The policy of equal tariffs by the U.S. President is creating waves globally, while the employment report crucial to the Federal Reserve's (Fed) interest rate decisions was released on the 4th. In March, the U.S. added 228,000 jobs unexpectedly, far exceeding market expectations, but the unemployment rate also rose to 4.2%. Although the latest employment report was not as weak as the market had predicted, experts warned that the impact of significant layoffs by the U.S. government to cut spending would continue to be felt, and the tariff policy could potentially trigger an economic recession, leading to weakened hiring intentions among businesses and a cooling labor market.

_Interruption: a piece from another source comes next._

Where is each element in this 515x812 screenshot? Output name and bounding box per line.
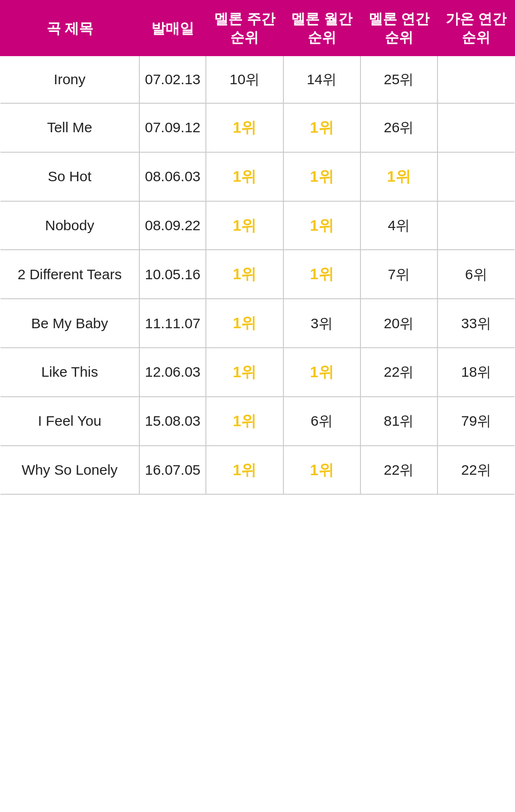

According to data from the U.S. Department of Labor, non-farm employment increased by 228,000 in March, significantly higher than the revised figure of 117,000 for February and market expectations of 135,000. However, the figures for January and February were revised down by 48,000, offsetting part of March's increase. Additionally, the unemployment rate rose from 4.1% in February to 4.2% in March.

The Labor Department's report indicates that the new job opportunities in March primarily came from healthcare, social assistance, transportation, and warehousing, and there was also an increase in retail employment, reflecting that workers who had previously gone on strike returned to their jobs. Meanwhile, employment in the government sector decreased again. The Department of Efficiency is significantly cutting down on the human resources of federal agencies, with a reduction of 4,000 in March following a decrease of 11,000 in February.

Currently, various employment data show that the U.S. labor market is gradually cooling, but it has not seen a rapid contraction. The pace of hiring by businesses is slowing, but layoffs remain low. The number of initial jobless claims announced by the Labor Department on the 3rd fell from 225,000 the previous week to 219,000. Although most of Trump's tariff measures had not yet taken effect in March, the market anticipates more tariff plans to be announced in the future, which may have already affected businesses' hiring intentions. Economists point out that the impact of equal tariffs might be reflected in the April employment report.

Economists say that with the labor market deteriorating and business hiring decreasing, the unemployment rate may exceed 4.5% in the coming quarters. Additionally, an economist from a certain bank noted that the Department of Efficiency's layoff plans and actions to restrict immigration will be more clearly reflected in the employment report for the second quarter.